We are looking for a Senior Backend Engineer to join our AI/ML team. In this role, you’ll work closely with data scientists to transform cutting-edge machine learning models into scalable, production-ready services. You will take ownership of designing, building, and maintaining the backend systems that power our AI-driven features.
This is a key position that bridges the gap between data science and production engineering, ensuring high performance, reliability, and maintainability of our ML-powered products.
Responsibilities:
- Collaborate with data scientists to understand modeling outputs and convert them into deployable services.
- Design and develop robust, scalable backend systems and microservices to support AI use cases.
- Own the deployment and monitoring of ML models in production (with CI/CD, logging, observability).
- Implement data processing pipelines in support of model training and inference.
- Ensure software adheres to best practices in architecture, testing, and documentation.
- Optimize model inference for latency, throughput, and resource efficiency.
- Contribute to design decisions and technical strategy alongside AI and infrastructure leads.
Requirements:
- 5+ years of experience as a backend/software engineer, preferably in Python, Go, or Java.
- Strong experience with designing APIs, building microservices, and integrating third-party services.
- Familiarity with ML workflows: model serving, feature extraction, and batch vs real-time inference.
- strong architectural/design skills, including working with message queues like Kafka, relational and NoSQL databases, and distributed systems.
- Experience deploying services in containerized environments (e.g., Docker, Kubernetes).
- Proficient with cloud-native tools or on-prem equivalents (e.g., logging, tracing, metrics).
- Knowledge of data processing frameworks (e.g., Pandas, Spark, Airflow) is a plus.

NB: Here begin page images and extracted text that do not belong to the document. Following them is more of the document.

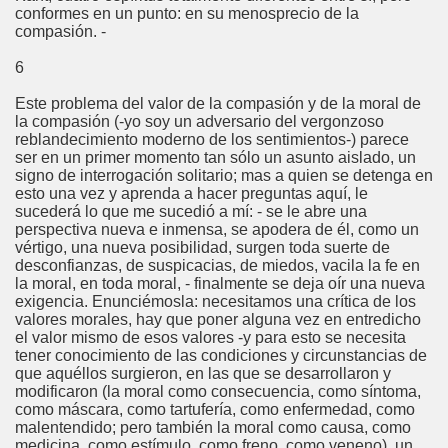
conformes en un punto: en su menosprecio de la
compasión. -
6
Este problema del valor de la compasión y de la moral de
la compasión (-yo soy un adversario del vergonzoso
reblandecimiento moderno de los sentimientos-) parece
ser en un primer momento tan sólo un asunto aislado, un
signo de interrogación solitario; mas a quien se detenga en
esto una vez y aprenda a hacer preguntas aquí, le
sucederá lo que me sucedió a mí: - se le abre una
perspectiva nueva e inmensa, se apodera de él, como un
vértigo, una nueva posibilidad, surgen toda suerte de
desconfianzas, de suspicacias, de miedos, vacila la fe en
la moral, en toda moral, - finalmente se deja oír una nueva
exigencia. Enunciémosla: necesitamos una crítica de los
valores morales, hay que poner alguna vez en entredicho
el valor mismo de esos valores -y para esto se necesita
tener conocimiento de las condiciones y circunstancias de
que aquéllos surgieron, en las que se desarrollaron y
modificaron (la moral como consecuencia, como síntoma,
como máscara, como tartufería, como enfermedad, como
malentendido; pero también la moral como causa, como
medicina, como estímulo, como freno, como veneno), un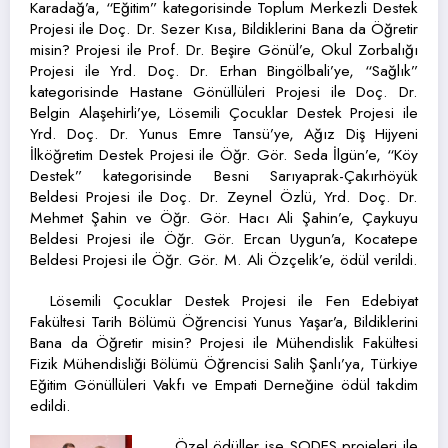
Karadağ’a, “Eğitim” kategorisinde Toplum Merkezli Destek
Projesi ile Doç. Dr. Sezer Kısa, Bildiklerini Bana da Öğretir
misin? Projesi ile Prof. Dr. Beşire Gönül’e, Okul Zorbalığı
Projesi ile Yrd. Doç. Dr. Erhan Bingölbali’ye, “Sağlık”
kategorisinde Hastane Gönüllüleri Projesi ile Doç. Dr.
Belgin Alaşehirli’ye, Lösemili Çocuklar Destek Projesi ile
Yrd. Doç. Dr. Yunus Emre Tansü’ye, Ağız Diş Hijyeni
İlköğretim Destek Projesi ile Öğr. Gör. Seda İlgün’e, “Köy
Destek” kategorisinde Besni Sarıyaprak-Çakırhöyük
Beldesi Projesi ile Doç. Dr. Zeynel Özlü, Yrd. Doç. Dr.
Mehmet Şahin ve Öğr. Gör. Hacı Ali Şahin’e, Çaykuyu
Beldesi Projesi ile Öğr. Gör. Ercan Uygun’a, Kocatepe
Beldesi Projesi ile Öğr. Gör. M. Ali Özçelik’e, ödül verildi.
Lösemili Çocuklar Destek Projesi ile Fen Edebiyat
Fakültesi Tarih Bölümü Öğrencisi Yunus Yaşar’a, Bildiklerini
Bana da Öğretir misin? Projesi ile Mühendislik Fakültesi
Fizik Mühendisliği Bölümü Öğrencisi Salih Şanlı’ya, Türkiye
Eğitim Gönüllüleri Vakfı ve Empati Derneğine ödül takdim
edildi.
Özel ödüller ise SODES projeleri ile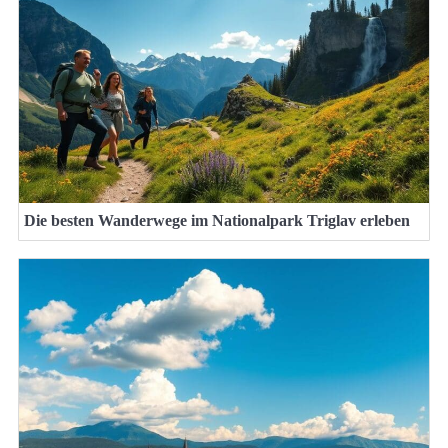
Die besten Wanderwege im Nationalpark Triglav erleben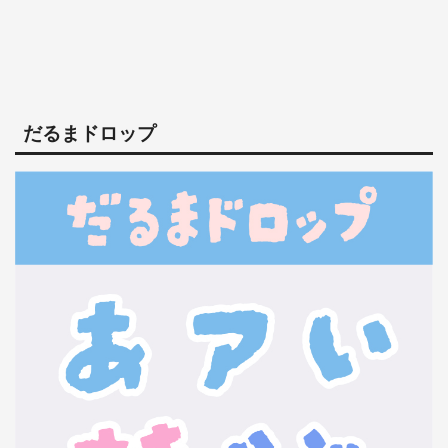
だるまドロップ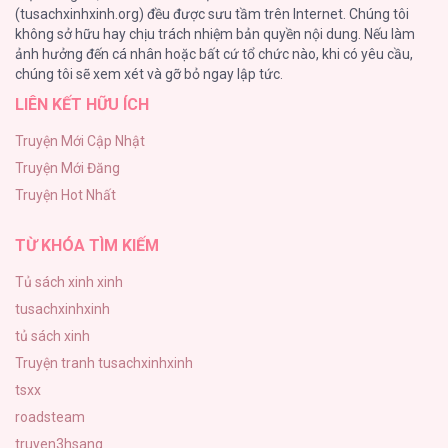
(tusachxinhxinh.org) đều được sưu tầm trên Internet. Chúng tôi
không sở hữu hay chịu trách nhiệm bản quyền nội dung. Nếu làm
Búp Măng Hư Và Đối Tác Hoàn Hảo
ảnh hưởng đến cá nhân hoặc bất cứ tổ chức nào, khi có yêu cầu,
86
Cuộc Chiến Thoát Kiếp FA [...] – Chap 16
chúng tôi sẽ xem xét và gỡ bỏ ngay lập tức.
LIÊN KẾT HỮU ÍCH
A Nào, Ngậm Thìa Vàng Nhé?
81
Truyện Mới Cập Nhật
Truyện Mới Đăng
Liveta
Truyện Hot Nhất
72
Cuộc Chiến Thoát Kiếp FA [...] – Chap 15
TỪ KHÓA TÌM KIẾM
Tủ sách xinh xinh
tusachxinhxinh
Cuộc Chiến Thoát Kiếp FA [...] – Chap 14
tủ sách xinh
Truyện tranh tusachxinhxinh
tsxx
roadsteam
truyen3hsang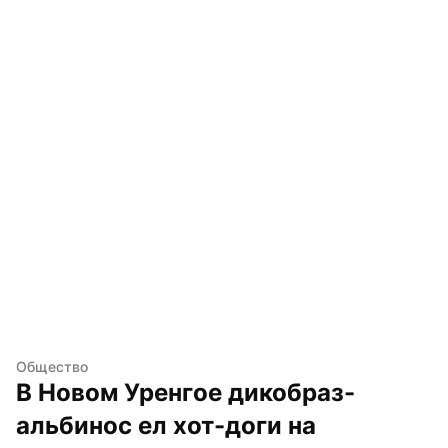
Общество
В Новом Уренгое дикобраз-
альбинос ел хот-доги на 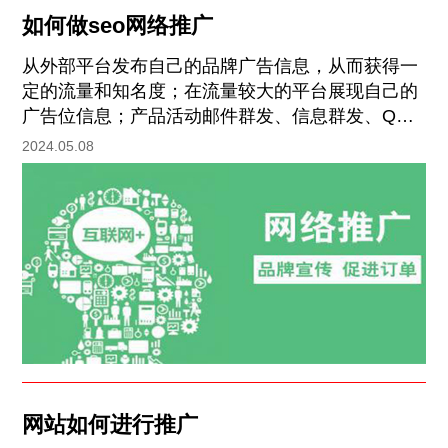
如何做seo网络推广
从外部平台发布自己的品牌广告信息，从而获得一
定的流量和知名度；在流量较大的平台展现自己的
广告位信息；产品活动邮件群发、信息群发、QQ
群信息推送、微信营销信息推送等。
2024.05.08
网站如何进行推广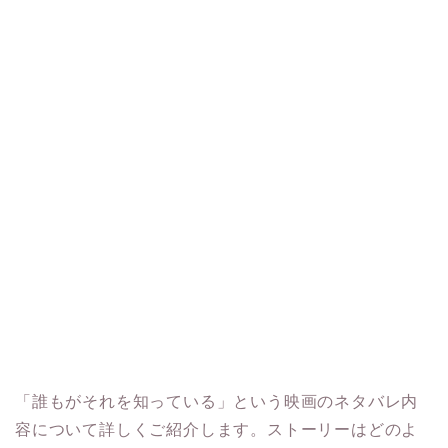
「誰もがそれを知っている」という映画のネタバレ内
容について詳しくご紹介します。ストーリーはどのよ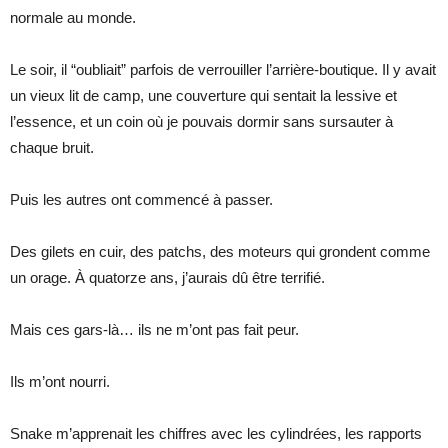
normale au monde.
Le soir, il “oubliait” parfois de verrouiller l’arrière-boutique. Il y avait
un vieux lit de camp, une couverture qui sentait la lessive et
l’essence, et un coin où je pouvais dormir sans sursauter à
chaque bruit.
Puis les autres ont commencé à passer.
Des gilets en cuir, des patchs, des moteurs qui grondent comme
un orage. À quatorze ans, j’aurais dû être terrifié.
Mais ces gars-là… ils ne m’ont pas fait peur.
Ils m’ont nourri.
Snake m’apprenait les chiffres avec les cylindrées, les rapports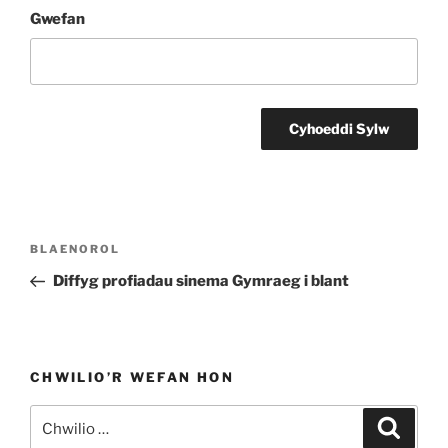
Gwefan
Llywio
Cofnod
BLAENOROL
cofnod
Blaenorol
Diffyg profiadau sinema Gymraeg i blant
CHWILIO’R WEFAN HON
Chwilio
Chwili
am:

- Comfortable reading and working with Python-based ML code (scikit-learn, TensorFlow, PyTorch, etc.).
- Strong ownership mindset and a collaborative attitude.
Nice to Have
- Experience with model versioning and ML serving frameworks (e.g., MLflow, Seldon, Triton).
- Understanding of data privacy/security implications in model and data pipelines.
- Experience working in cross-functional teams with data scientists and product owners.